Task to carry out:
Could you please find each line in the records that contains the word "Özelgesi" and copy it?
BEGIN Stored data
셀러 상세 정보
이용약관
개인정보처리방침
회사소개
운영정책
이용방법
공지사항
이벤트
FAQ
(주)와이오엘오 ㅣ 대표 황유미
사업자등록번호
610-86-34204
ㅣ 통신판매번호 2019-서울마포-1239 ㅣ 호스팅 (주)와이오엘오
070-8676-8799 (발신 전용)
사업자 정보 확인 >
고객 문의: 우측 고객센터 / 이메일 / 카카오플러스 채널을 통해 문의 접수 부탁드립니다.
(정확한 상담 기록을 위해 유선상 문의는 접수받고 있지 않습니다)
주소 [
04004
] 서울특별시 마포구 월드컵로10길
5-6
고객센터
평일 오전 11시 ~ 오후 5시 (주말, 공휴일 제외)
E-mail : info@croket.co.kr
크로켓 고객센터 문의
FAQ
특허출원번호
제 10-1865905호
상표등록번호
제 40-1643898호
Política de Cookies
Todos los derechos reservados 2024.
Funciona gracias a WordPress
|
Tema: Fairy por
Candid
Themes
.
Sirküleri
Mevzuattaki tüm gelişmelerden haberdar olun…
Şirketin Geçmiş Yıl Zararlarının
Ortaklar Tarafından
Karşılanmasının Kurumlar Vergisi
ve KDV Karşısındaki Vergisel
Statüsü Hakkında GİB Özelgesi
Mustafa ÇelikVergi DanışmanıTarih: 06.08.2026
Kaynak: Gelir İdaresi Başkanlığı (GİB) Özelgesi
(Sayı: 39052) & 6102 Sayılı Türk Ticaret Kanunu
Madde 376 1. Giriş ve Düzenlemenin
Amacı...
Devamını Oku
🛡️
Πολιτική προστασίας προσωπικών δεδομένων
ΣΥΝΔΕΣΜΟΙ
END Stored data
Written solution:
Statüsü Hakkında GİB Özelgesi
Kaynak: Gelir İdaresi Başkanlığı (GİB) Özelgesi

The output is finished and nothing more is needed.